*EXERCISE MATERIALS*:
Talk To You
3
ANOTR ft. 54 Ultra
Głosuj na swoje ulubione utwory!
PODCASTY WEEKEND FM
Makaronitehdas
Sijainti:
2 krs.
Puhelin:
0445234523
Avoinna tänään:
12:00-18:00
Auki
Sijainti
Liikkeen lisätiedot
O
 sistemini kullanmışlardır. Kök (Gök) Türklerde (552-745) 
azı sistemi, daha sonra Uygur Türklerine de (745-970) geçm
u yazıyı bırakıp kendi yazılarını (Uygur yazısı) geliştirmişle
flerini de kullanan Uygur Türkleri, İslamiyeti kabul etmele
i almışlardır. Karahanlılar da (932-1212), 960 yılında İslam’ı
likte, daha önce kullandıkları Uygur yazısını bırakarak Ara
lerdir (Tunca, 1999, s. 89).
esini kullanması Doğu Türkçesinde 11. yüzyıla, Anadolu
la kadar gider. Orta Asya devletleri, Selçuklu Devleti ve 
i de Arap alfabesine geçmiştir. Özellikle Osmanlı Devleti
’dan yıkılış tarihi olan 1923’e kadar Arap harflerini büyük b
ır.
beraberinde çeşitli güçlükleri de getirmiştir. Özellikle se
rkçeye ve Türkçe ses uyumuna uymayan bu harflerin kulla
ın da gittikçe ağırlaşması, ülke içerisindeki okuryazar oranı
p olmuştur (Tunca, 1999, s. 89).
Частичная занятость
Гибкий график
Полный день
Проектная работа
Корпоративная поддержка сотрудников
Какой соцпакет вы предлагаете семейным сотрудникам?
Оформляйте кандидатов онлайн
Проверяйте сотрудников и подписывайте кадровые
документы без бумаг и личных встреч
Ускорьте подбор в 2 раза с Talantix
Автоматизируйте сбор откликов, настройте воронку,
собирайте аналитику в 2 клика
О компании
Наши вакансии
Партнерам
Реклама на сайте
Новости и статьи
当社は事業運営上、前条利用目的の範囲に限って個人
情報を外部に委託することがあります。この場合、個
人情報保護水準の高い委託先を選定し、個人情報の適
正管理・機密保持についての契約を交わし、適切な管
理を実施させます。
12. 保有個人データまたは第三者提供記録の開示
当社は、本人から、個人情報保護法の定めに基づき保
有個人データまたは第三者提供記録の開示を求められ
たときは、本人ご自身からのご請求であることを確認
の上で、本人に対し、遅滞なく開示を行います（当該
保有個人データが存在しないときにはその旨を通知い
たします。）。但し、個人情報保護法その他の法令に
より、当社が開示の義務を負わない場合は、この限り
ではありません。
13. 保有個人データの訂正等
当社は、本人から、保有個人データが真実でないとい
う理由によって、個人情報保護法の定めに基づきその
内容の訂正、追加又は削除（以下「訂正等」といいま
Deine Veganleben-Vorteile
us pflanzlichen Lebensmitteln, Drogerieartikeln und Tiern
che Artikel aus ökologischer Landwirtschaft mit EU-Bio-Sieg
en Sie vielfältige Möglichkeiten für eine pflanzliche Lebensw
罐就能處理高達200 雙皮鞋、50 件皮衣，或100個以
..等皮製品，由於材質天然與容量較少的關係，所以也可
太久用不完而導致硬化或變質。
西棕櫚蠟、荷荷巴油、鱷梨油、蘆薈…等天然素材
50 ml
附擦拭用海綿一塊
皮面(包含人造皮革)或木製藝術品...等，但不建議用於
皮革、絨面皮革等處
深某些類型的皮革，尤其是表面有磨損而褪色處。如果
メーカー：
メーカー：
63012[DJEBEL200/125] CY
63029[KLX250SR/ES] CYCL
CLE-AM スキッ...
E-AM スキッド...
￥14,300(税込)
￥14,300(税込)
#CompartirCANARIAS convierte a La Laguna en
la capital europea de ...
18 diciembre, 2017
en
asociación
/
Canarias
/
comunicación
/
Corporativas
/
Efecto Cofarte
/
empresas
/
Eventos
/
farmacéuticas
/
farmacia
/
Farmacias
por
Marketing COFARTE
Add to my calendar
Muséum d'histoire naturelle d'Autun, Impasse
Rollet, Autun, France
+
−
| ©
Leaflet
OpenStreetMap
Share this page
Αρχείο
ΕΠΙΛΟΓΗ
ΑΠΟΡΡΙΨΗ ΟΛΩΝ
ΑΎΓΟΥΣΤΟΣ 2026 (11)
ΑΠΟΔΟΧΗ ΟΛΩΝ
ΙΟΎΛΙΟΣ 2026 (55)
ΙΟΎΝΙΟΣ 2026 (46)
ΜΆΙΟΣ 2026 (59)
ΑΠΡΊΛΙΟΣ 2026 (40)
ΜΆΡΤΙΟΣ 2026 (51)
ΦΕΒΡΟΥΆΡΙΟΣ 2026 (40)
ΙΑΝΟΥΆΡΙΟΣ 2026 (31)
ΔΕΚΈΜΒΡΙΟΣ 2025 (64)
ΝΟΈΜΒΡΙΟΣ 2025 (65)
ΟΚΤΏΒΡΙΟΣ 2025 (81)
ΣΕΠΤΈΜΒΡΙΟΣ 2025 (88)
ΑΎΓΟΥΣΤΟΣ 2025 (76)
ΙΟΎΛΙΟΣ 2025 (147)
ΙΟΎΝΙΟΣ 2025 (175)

*YOUR GOAL*: Copy every line above in which the string "ΑΎΓΟΥΣΤΟΣ" shows up.

*YOUR RESPONSE*:
ΑΎΓΟΥΣΤΟΣ 2026 (11)
ΑΎΓΟΥΣΤΟΣ 2025 (76)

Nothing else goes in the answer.